O olhar de Adélia faz da poesia um sursum corda, um signo sagrado de ética religiosa aliada à opção estética. Confrontamo-nos com a afirmação de princípios poéticos e éticos, em que a metalinguagem é o ponto de partida para uma discussão existencial. Através do concreto, chega-se ao abstrato. Enquanto matéria palatável, o poema transforma-se em algo que se pode “lamber” e “devorar”: “Pus um ponto final no poema / e comecei a lambê-lo a ponto de devorá-lo”, diz Adélia em A Pontuação. Numa cena insólita, o sujeito poético é tomado por pensamentos caracterizados como estranhos: “numa bandeja de prata / uma comida de areia, / um livro com meu nome / sem nenhuma palavra minha”. Depois a imagem de uma cruz que é carregada pelo homem num ato semelhante ao de Cristo: “O medo pode explodir-nos, / é com zelo de quem leva sua cruz, / que o carregamos” – uma mistagogia que pode ser compreendida como metáfora para a aceitação do sacrifício da condição humana.
Miserere evoca o clamor da intimidade, onde a poesia dá voz e sabor ao brado da nudez existencial de cada homem e cada mulher. Miserere é o diálogo com Deus, através dos acontecimentos da vida humana. Nas fragilidades, nos sentimentos de inadequação, nos descompassos entre o corpo e o espírito, a luz da fé deve permanecer acesa, como evoca o poema Humano: “A alma se desespera, / mas o corpo é humilde; / ainda que demore, / mesmo que não coma, / dorme”.
Diante do medo e da instabilidade, a fé é convidada a permanecer constante. Construir, reconstruir, cair, levantar, carne, espírito, mistério, morte, vida, pecado, Deus. Tudo se transforma em poesia! Tudo se transforma em oração! Adélia convida-nos a amar a nudez da nossa carne. Amar sempre! O amor salva e liberta! E, quando não amamos, devemos suplicar: Miserere! Em Adélia, o pecado maior, que brada aos céus, que desfigura o corpo e a alma, é não amar, é recusar-se à abertura do coração. No dizer de Carlos Drummond de Andrade: “Não catei o verme / Não curei a sarna / Não amei bastante meu semelhante / Não amei bastante sequer a mim mesmo.” É deste pecado, mais do que de qualquer outro, que devemos ser perdoados e por isso rezamos o Miserere!
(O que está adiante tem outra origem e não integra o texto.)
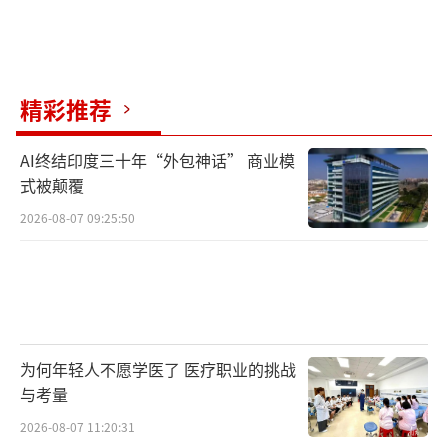
精彩推荐
AI终结印度三十年“外包神话” 商业模
式被颠覆
2026-08-07 09:25:50
为何年轻人不愿学医了 医疗职业的挑战
与考量
2026-08-07 11:20:31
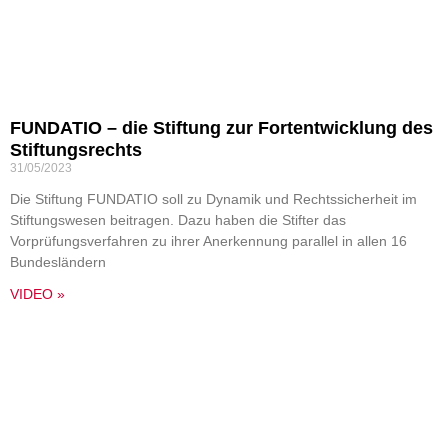
FUNDATIO – die Stiftung zur Fortentwicklung des
Stiftungsrechts
31/05/2023
Die Stiftung FUNDATIO soll zu Dynamik und Rechtssicherheit im
Stiftungswesen beitragen. Dazu haben die Stifter das
Vorprüfungsverfahren zu ihrer Anerkennung parallel in allen 16
Bundesländern
VIDEO »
O mistério da Encarnação dobra a cerviz, pois nele habita a infinda beleza de Deus que nos ama e nos conduz à Beleza do seu misericordioso Coração.
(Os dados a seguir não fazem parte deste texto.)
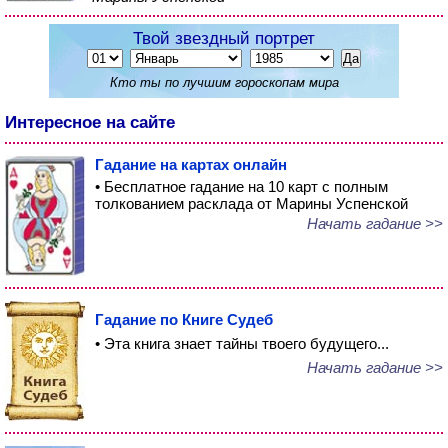
Твой звездный портрет
Кто ты по лучшим гороскопам мира
Интересное на сайте
Гадание на картах онлайн
• Бесплатное гадание на 10 карт с полным
толкованием расклада от Марины Успенской
Начать гадание >>
Гадание по Книге Судеб
• Эта книга знает тайны твоего будущего...
Начать гадание >>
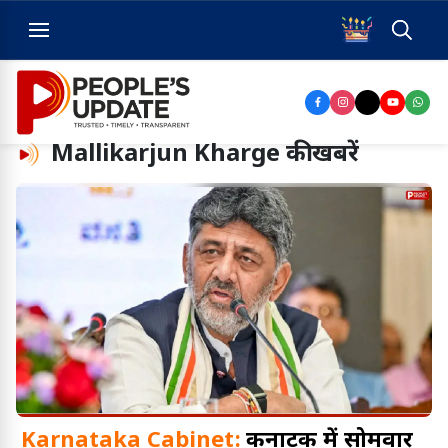
Mallikarjun Kharge
की खबरें
Karnataka Cabinet:
कर्नाटक में सोमवार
A nudez poética adeliana clama por um Miserere nobis, mas também ecoa uníssono um Laudato Si, como bem sugere poetisa:
“Louvado seja Deus, meu Senhor, porque o meu coração está cortado a lâmina, mas sorrio no espelho ao que a revelia de tudo se promete, porque sou desgraçado como um homem tangido para a forca, mas me lembro de uma noite na roça, o luar nos legumes e um grilo, minha sombra na parede. Louvado sejas porque eu quero pecar contra o afinal sítio abrasivo dos mortos, violar as tumbas com o arranhão das unhas, mas vejo tua cabeça pendida e escuto o galo cantar três vezes em meu socorro. Louvado sejas porque a vida é horrível, porque mais é o tempo que eu passo recolhendo os despojos. Velho é o fim da guerra como macabra, mas limpo os olhos, do muco do meu nariz, por um canteiro de grama. Louvado sejas porque eu quero morrer, mas tenho medo e insisto em esperar o prometido. Uma vez quando eu era menina quando abri a porta de noite, a horta estava branca de luar e acreditei sem nenhum sofrimento, louvado sejas.”
Bendita e louvada seja a nossa nudez!
Pe. Me. Alexsander Baccarini Pinto
Mestre em Teologia pela
Universidade Católica Portuguesa, Lisboa.